In April 2023, WMATA launched its Draft Visionary Network. As part of the drafts, WMATA proposed to split the D6 into two routes. The eastern half of the D6 was named Route DC216 and was partially combined with the D4 to operate between Stadium–Armory station and The Kennedy Center via D Street NE, C Street NE, 8th Street NE, and K Street NW. The western half of the D6 was named Route DC100 and was proposed to operate between Sibley Hospital and Washington Union Station via the current D6 routing between Sibley Hospital and Q Street NW, then would operate along P Street NW and New Jersey Avenue NW to Union station. Service along E Street NW would be operated by the proposed Route DC110 between Fort Totten station and McPherson Square station.

During WMATA's Revised Draft Visionary Network, WMATA renamed the DC100 to Routes D92 and D94 and the DC216 to Route D24 and changed the routing on the three routes.

Route D24 would operate between Deanwood station and McPherson Square station via 11th Street NW, E Street NW, Union station, Massachusetts Avenue NW, D Street NE, C Street NE, 17th Street NE, 19th Street NE, Stadium–Armory station, Whitney Young Memorial Bridge, East Capitol Street SE, Division Avenue NE, Eastern Avenue, and Minnesota Avenue NE. Route D92 would operate between Georgetown University and Union station via 37th Street NW, Prospect Street NW, 38th Street NW, Q Street NW, P Street NW, and New Jersey Avenue NW, following a similar routing to the current G2. Route D94 would operate between Sibley Hospital and Gallery Place station via the current D6 routing between Sibley Hospital and Dupont Circle station, then would operate along 21st Street NW, 20th Street NW, I Street NW, H Street NW, 11th Street NW, and 9th Street NW, terminating at Gallery Place.

All changes were then proposed during WMATA's 2025 Proposed Network.

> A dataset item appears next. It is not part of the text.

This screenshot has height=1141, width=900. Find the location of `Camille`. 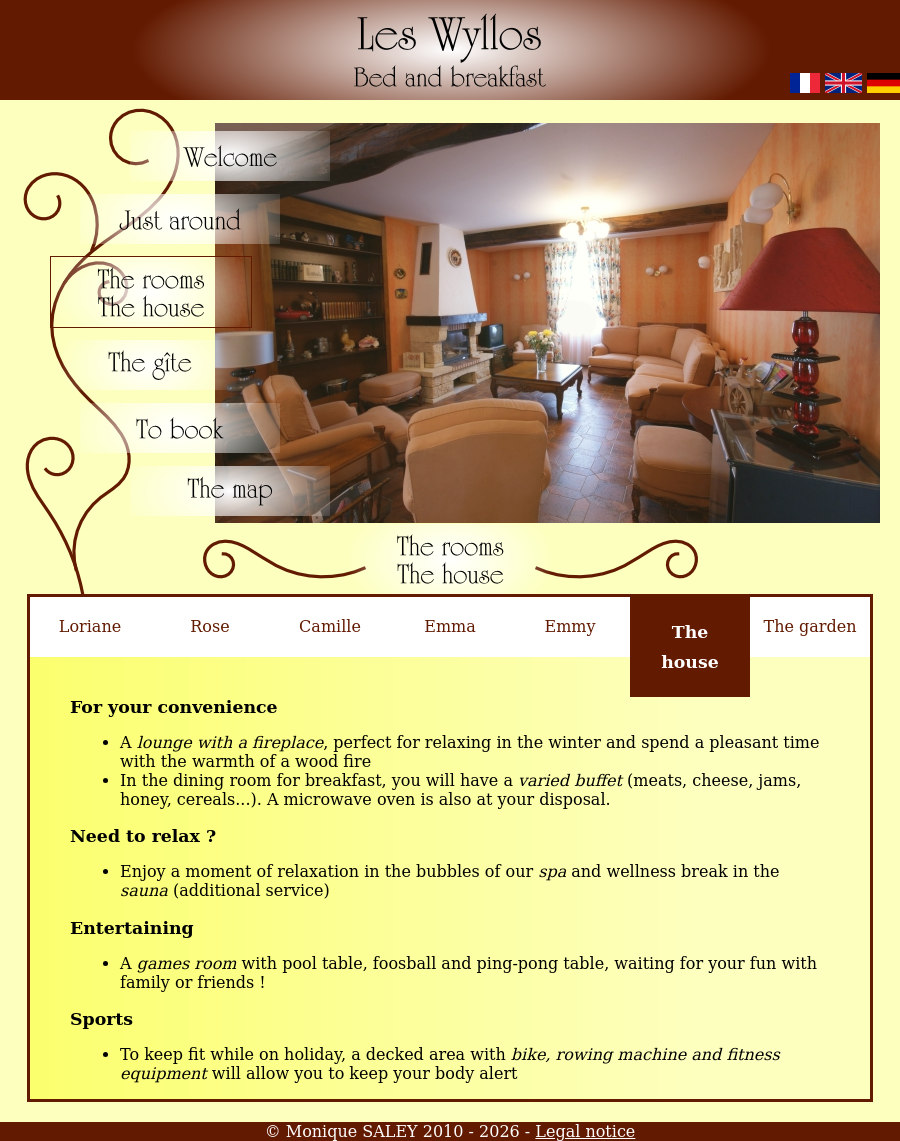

During the proposals, Route D92 was cut and replaced by Route C91, which follows the same routing as the current Route G2. Routes D24 and D94 remained the same from the proposals.

On November 21, 2024, WMATA approved its Better Bus Redesign Network, with service on the Sibley Hospital-Stadium Armory Line being simplified.

Beginning on June 29, 2025, the line was split into two routes. The D6 portion between Stadium–Armory station and McPherson Square station was renamed into the D24, with service also being extended to Deanwood station via East Capitol Street NE, Division Avenue NE, and Eastern Avenue NE. The D6 portion between Sibley Hospital and McPherson Square station was renamed into the D94 and was extended to Gallery Place station with service operating along H Street instead of K Street.